(Data begins)

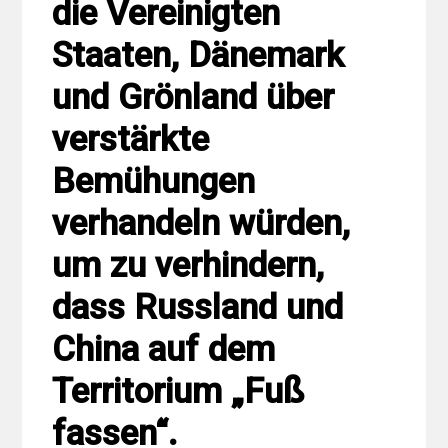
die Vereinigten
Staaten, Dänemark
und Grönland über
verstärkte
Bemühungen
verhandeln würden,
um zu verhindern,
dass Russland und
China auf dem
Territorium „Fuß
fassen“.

(Data ends)
(Data begins)

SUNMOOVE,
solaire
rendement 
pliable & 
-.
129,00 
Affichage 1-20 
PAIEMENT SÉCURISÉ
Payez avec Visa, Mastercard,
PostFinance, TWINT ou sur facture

(Data ends)
(Data begins)

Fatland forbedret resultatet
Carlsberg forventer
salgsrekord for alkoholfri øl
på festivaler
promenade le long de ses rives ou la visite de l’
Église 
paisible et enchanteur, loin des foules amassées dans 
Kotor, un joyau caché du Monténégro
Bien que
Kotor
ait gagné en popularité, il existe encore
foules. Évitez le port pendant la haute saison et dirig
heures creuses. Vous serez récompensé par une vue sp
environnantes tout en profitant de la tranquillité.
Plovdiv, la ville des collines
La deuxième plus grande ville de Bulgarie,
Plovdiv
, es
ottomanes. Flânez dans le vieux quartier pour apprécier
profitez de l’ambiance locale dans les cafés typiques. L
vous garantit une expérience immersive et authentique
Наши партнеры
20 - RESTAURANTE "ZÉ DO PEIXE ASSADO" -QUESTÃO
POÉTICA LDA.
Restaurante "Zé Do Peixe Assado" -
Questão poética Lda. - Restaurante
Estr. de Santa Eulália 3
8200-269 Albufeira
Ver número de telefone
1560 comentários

(Data ends)

Brief: Word for word, restate the lines of the data above that fall between the line holding "Kotor, un joyau caché du Monténégro" and the line holding "1560 comentários", inclusive, and no other lines.

Answer to the problem:
Kotor, un joyau caché du Monténégro
Bien que
Kotor
ait gagné en popularité, il existe encore
foules. Évitez le port pendant la haute saison et dirig
heures creuses. Vous serez récompensé par une vue sp
environnantes tout en profitant de la tranquillité.
Plovdiv, la ville des collines
La deuxième plus grande ville de Bulgarie,
Plovdiv
, es
ottomanes. Flânez dans le vieux quartier pour apprécier
profitez de l’ambiance locale dans les cafés typiques. L
vous garantit une expérience immersive et authentique
Наши партнеры
20 - RESTAURANTE "ZÉ DO PEIXE ASSADO" -QUESTÃO
POÉTICA LDA.
Restaurante "Zé Do Peixe Assado" -
Questão poética Lda. - Restaurante
Estr. de Santa Eulália 3
8200-269 Albufeira
Ver número de telefone
1560 comentários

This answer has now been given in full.